While many of Bowen’s recommendations for re-designing what a college education looks like seem directed toward large Universities, many of his points are relevant to any program and facility and clearly must be considered. Although there may be a change in the future, currently there seems to be low risk of my program losing students to other institutions. There is strong local demand for Practical Nursing Diploma programs at community colleges. However, we need to reconsider how we teach, based on practicalities, student demand, and sound pedagogy. We hold critical thinking and problem solving as dominant themes in all course outcomes, yet I question whether we are doing all that we can to ensure students develop these essential skills. As Bowen remarked, covering content is not a college’s strength, it is integration (Bowen, 2012). We need to teach students how to use the tools they will have available to them in the workplace, the majority of which will be online resources. Along with helping students to integrate and apply knowledge we can be optimistic about the development of online skills when we utilize technology in education. As McIntyre, McDonald & Racine remarked about the skills acquired through online learning, “scholarship, writing, facilitation, and technological skills are being increasingly valued as computer technology becomes a more integral part of professional nursing and health-care practice” (2013, p.50).

There are many possibilities for integrating technology into the Practical Nursing program. Although the curriculum is provincially mandated and individual facilities cannot change learning outcomes, we are free to develop our own teaching methods. I have many ideas that I will incorporate into our program in the Fall. I plan to create more simulation opportunities in the lab using high-fidelity simulators where students can integrate knowledge and skill in realistic scenarios.
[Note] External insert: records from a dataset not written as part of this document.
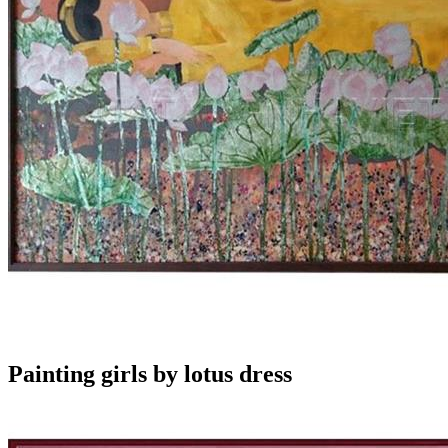
Painting girls by lotus dress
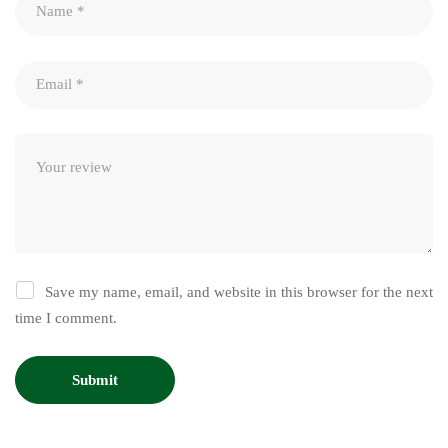
Save my name, email, and website in this browser for the next
time I comment.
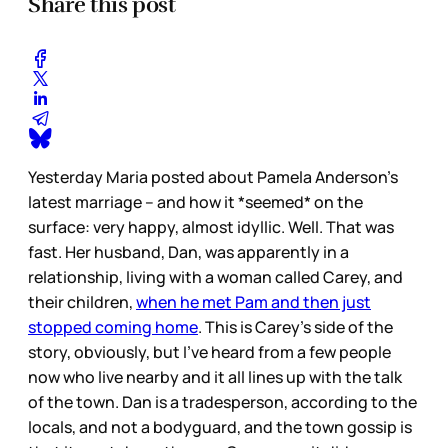
Share this post
Yesterday Maria posted about Pamela Anderson’s
latest marriage – and how it *seemed* on the
surface: very happy, almost idyllic. Well. That was
fast. Her husband, Dan, was apparently in a
relationship, living with a woman called Carey, and
their children,
when he met Pam and then just
stopped coming home
. This is Carey’s side of the
story, obviously, but I’ve heard from a few people
now who live nearby and it all lines up with the talk
of the town. Dan is a tradesperson, according to the
locals, and not a bodyguard, and the town gossip is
These simulation labs will be completed after students have worked through online content and discussions on our Learning Management System. I also plan to begin directing students toward more online resources when they work on projects in class, those that they will be using when they are working as nurses, such as online drug guides and disease databases.

Although most millennials, those born in the 1980s or 1990s, are adept with technology use  we are seeing increasing numbers of people attending post-secondary education as mature students. The number of full-time undergraduate students over the age of 35 has tripled in the last 30 years, and graduate and trades programs continue to see an increase (AUCC, 2011). These students may be less immediately prepared to use technology as their counterparts. For any student, computer technology (including the unpredictability of computers & internet connections as well as the associated requisite skills to engage with technology) can either hinder or promote engagement with learning. In order to prepare students for technology use in the classroom and in their careers we will work closely with them throughout the program as they develop strong computer literacy.